# Why is a separable SVM solution optimal for separable data?

Let's consider the separable problem in Support Vector Machine fitting as a special case of the non-separable problem. My terminology will be consistent with Mohri et al (2018), so I use 'risk' for 'error' or 'loss', and 'hypothesis' for 'solution' or 'model'.

I will not go into detailed formulas, since there are different ways to specify bounds on true risk based on empirical risk and complexity. However, in general, we have that with a given probability, the true risk associated with a given hypothesis is bounded by the sum of empirical risk and a term monotonic in the complexity of the hypothesis set, among potential others.

Why does the hypothesis with zero empirical risk provide the best generalisation bound?

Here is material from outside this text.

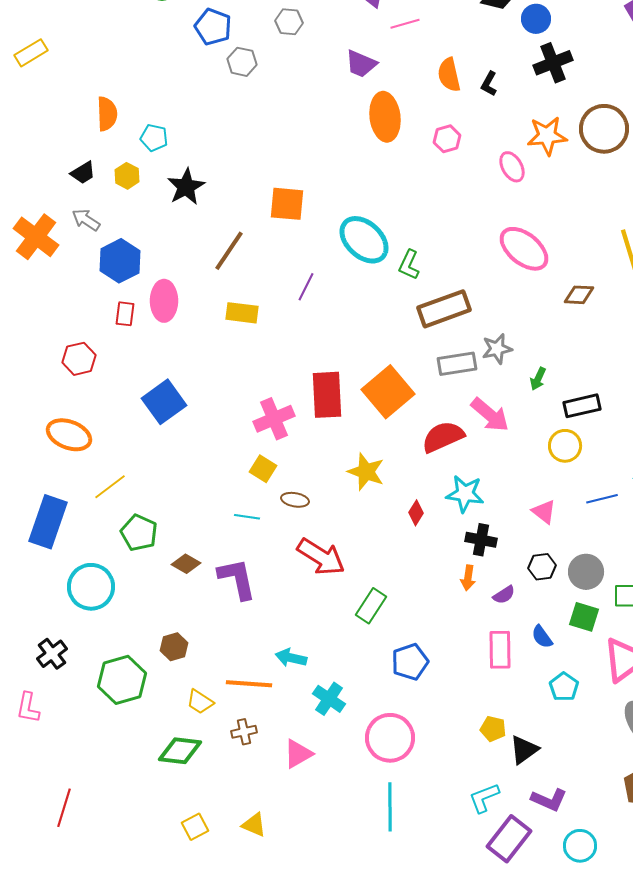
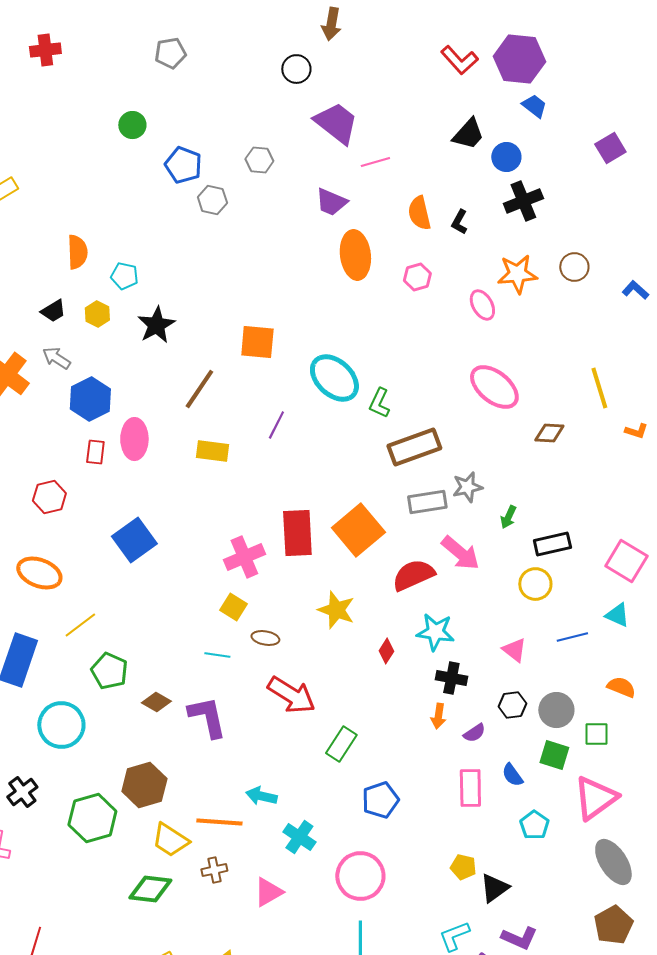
brown circle: (604, 129) -> (574, 267), size x0.6
brown hexagon: (174, 647) -> (144, 785), size x1.6
yellow trapezoid: (200, 702) -> (170, 840), size x1.4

In other words, why is it not possible that the reduced complexity brought about by a larger margin outweighs a slight increase in empirical risk? (Equivalently, why is a cost of $$+\infty$$ optimal if the problem is solved in the general setting?)

PS For reference, Vapnik bounds the VC dimension of an SVM hypothesis by $$min\bigg(\bigg[\frac{R^2}{\rho^2}\bigg],n\bigg) + 1$$ where $$R$$ is the radius of the data points, $$\rho$$ the margin and $$n$$ the dimension of the space. Rademacher complexity will follow the same pattern.